数野「もちろんBリーグをどう良くしていくか、というのが私たちの目標ではありますが、今のデータは今後、一般層のウェルネスに向けて活用できるものがたくさんある。例えば今後取り組んでいくメンタル領域は、その最たるもの。ビジネスマンが仕事のパフォーマンスをいかに上げていくか、といったことにも通じる知見が必ず得られると思います。
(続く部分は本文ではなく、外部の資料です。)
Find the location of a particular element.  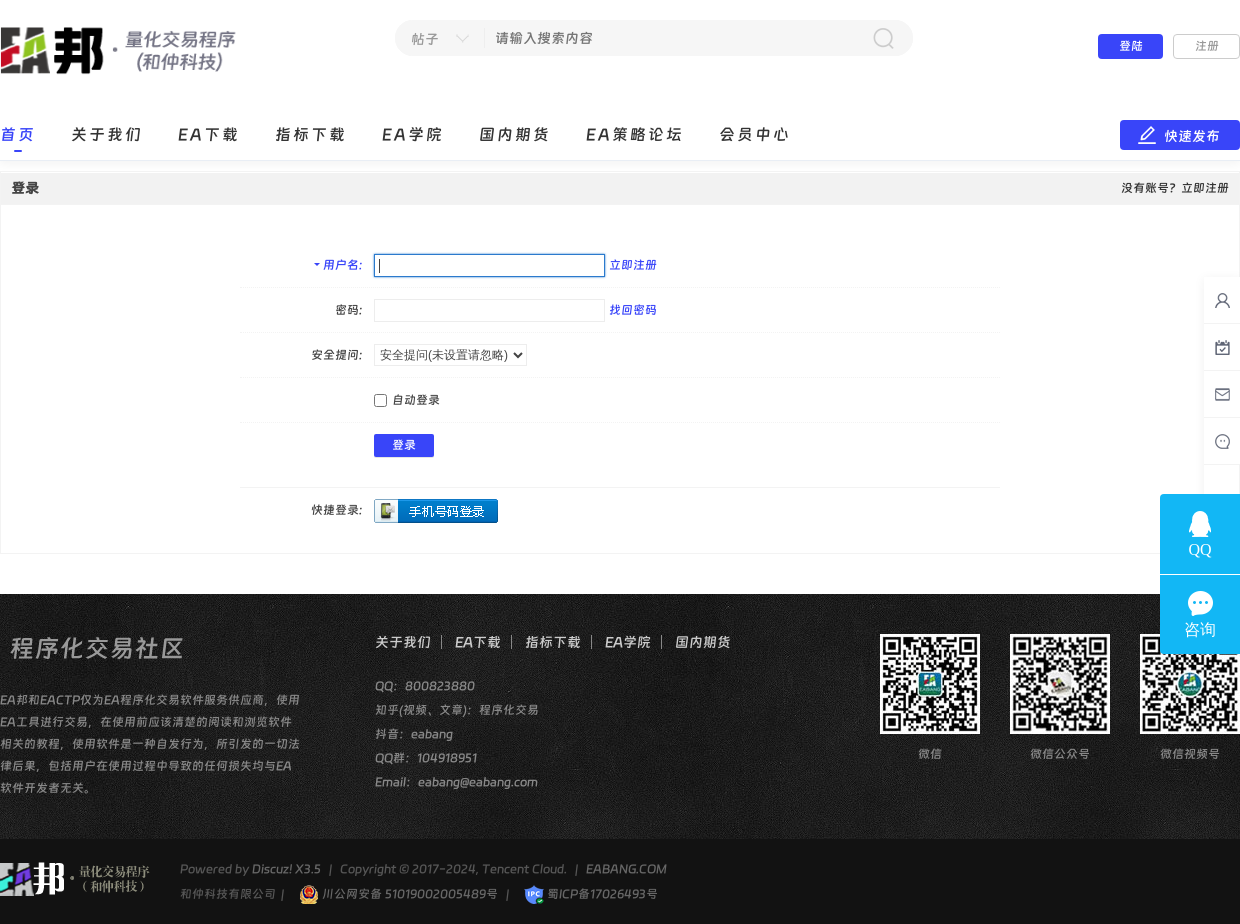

そして今後、我々のデータを活用して各クラブが活動の幅を広げ、地域社会のウェルビーイングに貢献していく可能性も生まれる。『社会貢献』はBリーグのミッションのひとつです。一人でも多くの人が健康的な生活を送る。Bリーグがそのきっかけになれたら、これほどうれしいことはありません」
今回のレポートで示されたデータは、バスケットボールという競技のトップリーグが最高レベルの専門家とチームを組んで導き出したもの。今後もSCS推進チームが主体となってデータを蓄積し続け、そこから得られた知見をレポートとして発信していく。それにより今後、さらに多様な発見が生まれていくだろう。BリーグそしてSCS推進チームの今後の活動に、大いに期待したい。